1 Department of Medical Biochemistry, Faculty of Medicine, Assuit University, Assuit, Egypt

2 Biotechnology Department, Faculty of Postgraduate Studies for Advanced Sciences, Beni-Suef University, Beni-Suef, Egypt

3 Division of Biochemistry, Department of Chemistry, Faculty of Science, Beni-Suef University, Beni-Suef, Egypt

4 Department of Pulmonology, Chest, Faculty of Medicine, Assuit University, Assuit, Egypt

5 Clinical Oncology Department, Assuit University Hospital, Assuit, Egypt

6 Department of Medical Microbiology and Immunology, Faculty of Medicine, Assuit University, Assuit, Egypt


Background: Detecting non-small-cell lung cancer at an early stage has become a great challenge due to the lack of a specific non-invasive marker.
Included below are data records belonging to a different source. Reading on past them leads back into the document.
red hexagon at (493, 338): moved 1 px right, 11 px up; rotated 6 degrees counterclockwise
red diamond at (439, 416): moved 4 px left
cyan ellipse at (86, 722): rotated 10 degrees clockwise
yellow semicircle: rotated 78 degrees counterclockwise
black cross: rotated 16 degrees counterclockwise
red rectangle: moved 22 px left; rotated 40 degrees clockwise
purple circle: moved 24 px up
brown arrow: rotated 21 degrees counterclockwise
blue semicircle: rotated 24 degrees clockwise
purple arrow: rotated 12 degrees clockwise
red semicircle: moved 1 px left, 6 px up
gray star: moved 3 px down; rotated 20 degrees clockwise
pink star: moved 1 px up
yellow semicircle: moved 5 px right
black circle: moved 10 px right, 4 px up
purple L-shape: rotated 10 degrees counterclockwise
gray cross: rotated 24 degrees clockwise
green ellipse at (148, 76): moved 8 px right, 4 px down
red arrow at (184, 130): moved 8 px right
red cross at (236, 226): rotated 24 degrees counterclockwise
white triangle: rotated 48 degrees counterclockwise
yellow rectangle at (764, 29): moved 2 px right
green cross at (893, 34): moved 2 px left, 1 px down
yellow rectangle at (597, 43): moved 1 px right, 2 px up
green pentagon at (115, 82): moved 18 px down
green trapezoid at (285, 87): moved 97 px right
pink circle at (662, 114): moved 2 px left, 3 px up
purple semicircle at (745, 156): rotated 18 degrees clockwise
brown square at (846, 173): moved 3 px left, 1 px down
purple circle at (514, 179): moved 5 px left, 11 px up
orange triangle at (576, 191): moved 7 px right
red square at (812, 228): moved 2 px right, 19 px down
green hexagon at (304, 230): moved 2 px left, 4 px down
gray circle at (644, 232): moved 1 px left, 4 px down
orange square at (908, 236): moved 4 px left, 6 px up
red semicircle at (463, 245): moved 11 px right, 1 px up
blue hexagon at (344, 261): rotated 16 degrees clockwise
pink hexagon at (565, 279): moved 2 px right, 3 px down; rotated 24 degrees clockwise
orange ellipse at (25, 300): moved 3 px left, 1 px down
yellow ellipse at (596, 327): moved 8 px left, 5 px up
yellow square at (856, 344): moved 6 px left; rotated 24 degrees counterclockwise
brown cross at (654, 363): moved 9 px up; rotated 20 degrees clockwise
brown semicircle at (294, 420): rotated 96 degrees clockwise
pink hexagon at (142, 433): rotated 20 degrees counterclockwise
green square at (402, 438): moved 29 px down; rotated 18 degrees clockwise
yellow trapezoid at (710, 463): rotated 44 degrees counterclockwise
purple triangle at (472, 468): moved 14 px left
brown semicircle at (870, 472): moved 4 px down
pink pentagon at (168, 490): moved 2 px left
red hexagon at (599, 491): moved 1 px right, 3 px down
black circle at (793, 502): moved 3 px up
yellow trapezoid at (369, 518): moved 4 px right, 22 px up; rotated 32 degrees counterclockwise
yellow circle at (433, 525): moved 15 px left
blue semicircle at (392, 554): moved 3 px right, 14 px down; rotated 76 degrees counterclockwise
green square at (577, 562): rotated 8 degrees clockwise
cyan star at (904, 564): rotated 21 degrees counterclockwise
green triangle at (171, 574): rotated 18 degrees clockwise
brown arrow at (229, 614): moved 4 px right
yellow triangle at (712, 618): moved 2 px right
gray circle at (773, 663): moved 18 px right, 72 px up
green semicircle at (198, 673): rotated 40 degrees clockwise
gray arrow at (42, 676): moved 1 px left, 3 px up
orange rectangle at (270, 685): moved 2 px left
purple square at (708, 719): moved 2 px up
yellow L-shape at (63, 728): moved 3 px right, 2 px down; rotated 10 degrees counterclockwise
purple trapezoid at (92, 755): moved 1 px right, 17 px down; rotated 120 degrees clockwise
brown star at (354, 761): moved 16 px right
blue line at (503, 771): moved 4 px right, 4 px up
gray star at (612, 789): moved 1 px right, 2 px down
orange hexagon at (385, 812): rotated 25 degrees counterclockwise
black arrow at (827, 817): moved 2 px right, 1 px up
MicroRNAs are small, non-coding RNA molecules that play a role in carcinogenesis and cancer progression, as indicated by their abnormal expression in the patients’ plasma. Herein, we investigated the plasma level of circulating miRNA-30a and miRNA-221 as non-invasive markers for an early detection of non-small-cell lung cancer.
Method: A cross-sectional study was conducted at Assiut University Hospital, Egypt, to investigate miRNA-30a and miRNA-221 expression via quantitative real-time PCR in the plasma of patients with non-small-cell lung cancer (n=70) and healthy controls (n=34). Receiver operating curves were used to evaluate the diagnostic value of miRNA-221 and miRNA-30a in non-small-cell lung cancer. The relationship between both markers and patient clinical parameters was further assessed.
Result: Circulating plasma miRNA-30a and miRNA-221 levels were significantly higher in the non-small-cell lung cancer patients compared with those in the healthy controls (P<0.05). There was a significant difference regarding the plasma miRNA-30a level among the three groups (the highest levels were recorded in adenocarcinoma, followed by large cell carcinoma and squamous cell carcinoma). ROC curve analysis of miRNA-30a and miRNA-221 showed that specificity and sensitivity were 60% and 80%, and 40% and 75%, respectively.
Conclusion: miRNA-30a and miRNA-221 may be non-invasive biomarkers for early detection and screening or therapeutic targets in patients with NSCLC. Future studies are warranted regarding the use of biomarkers as therapeutic targets.